Aber die Nachrichten trafen die Wirtschaftler und die Finanzreporter wie ein UFO - sie wussten nicht, was sie davon zu halten hatten.

Es gibt auch ein Photo einer langen Warteschlange vor der Tür von IndyMac - Leute, die darauf warten, dass sie ihr Geld zurückbekommen. Mr. Bernanke hätte auch erklären können, was in der Finanzindustrie los ist. Die Banken der Wall Street... Fannie Mae... Freddie Mac... IndyMac... Bear Stearns und die gesamte Meute... haben ihr Geld verdient, indem sie Schulden an Leute verschachert haben, die schon zu viel hatten. Was haben sie sich gedacht... dass es auf ewig so weiter gehen würde?

Der Vorsitzende der Zentralbank hätte meiner Meinung nach uns allen einen Dienst erweisen können, wenn er sich mit dem Land ausgesprochen hätte.

"Schaut" hätte er vielleicht gesagt, "der Reichtum, den wir in den letzten Jahren genießen konnten, war größtenteils eine Illusion, er basierte auf Schulden, Fremdfinanzierung und Spekulation.
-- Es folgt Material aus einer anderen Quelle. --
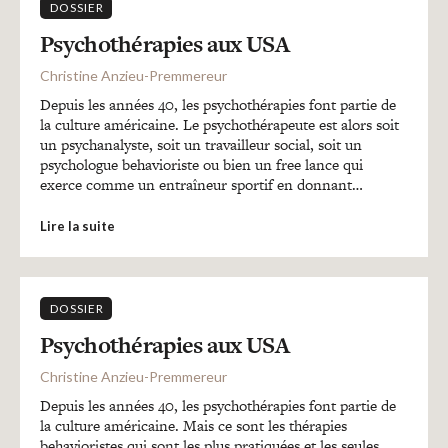
DOSSIER
Psychothérapies aux USA
Christine Anzieu-Premmereur
Depuis les années 40, les psychothérapies font partie de
la culture américaine. Le psychothérapeute est alors soit
un psychanalyste, soit un travailleur social, soit un
psychologue behavioriste ou bien un free lance qui
exerce comme un entraîneur sportif en donnant…
Lire la suite
DOSSIER
Psychothérapies aux USA
Christine Anzieu-Premmereur
Depuis les années 40, les psychothérapies font partie de
la culture américaine. Mais ce sont les thérapies
behavioristes qui sont les plus pratiquées et les seules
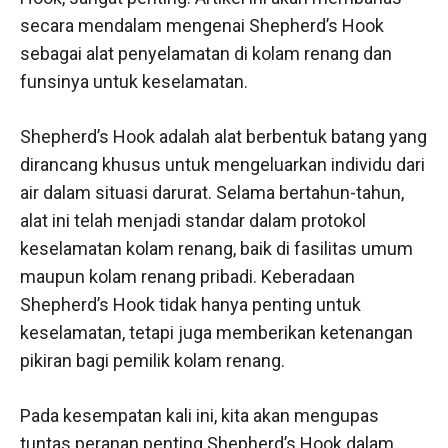
secara mendalam mengenai Shepherd’s Hook
sebagai alat penyelamatan di kolam renang dan
funsinya untuk keselamatan.
Shepherd’s Hook adalah alat berbentuk batang yang
dirancang khusus untuk mengeluarkan individu dari
air dalam situasi darurat. Selama bertahun-tahun,
alat ini telah menjadi standar dalam protokol
keselamatan kolam renang, baik di fasilitas umum
maupun kolam renang pribadi. Keberadaan
Shepherd’s Hook tidak hanya penting untuk
keselamatan, tetapi juga memberikan ketenangan
pikiran bagi pemilik kolam renang.
Pada kesempatan kali ini, kita akan mengupas
tuntas peranan penting Shepherd’s Hook dalam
Wir wissen alle, dass man nicht reich werden kann, wenn man mehr Geld ausgibt, als man einnimmt. Und man kann keinen wahren Wohlstand aufbauen, wenn man Geld leiht und es für Verbrauchsgüter ausgibt. Jetzt bezahlen wir den Preis für diese Fehler. Wir wollen einfach damit aufhören."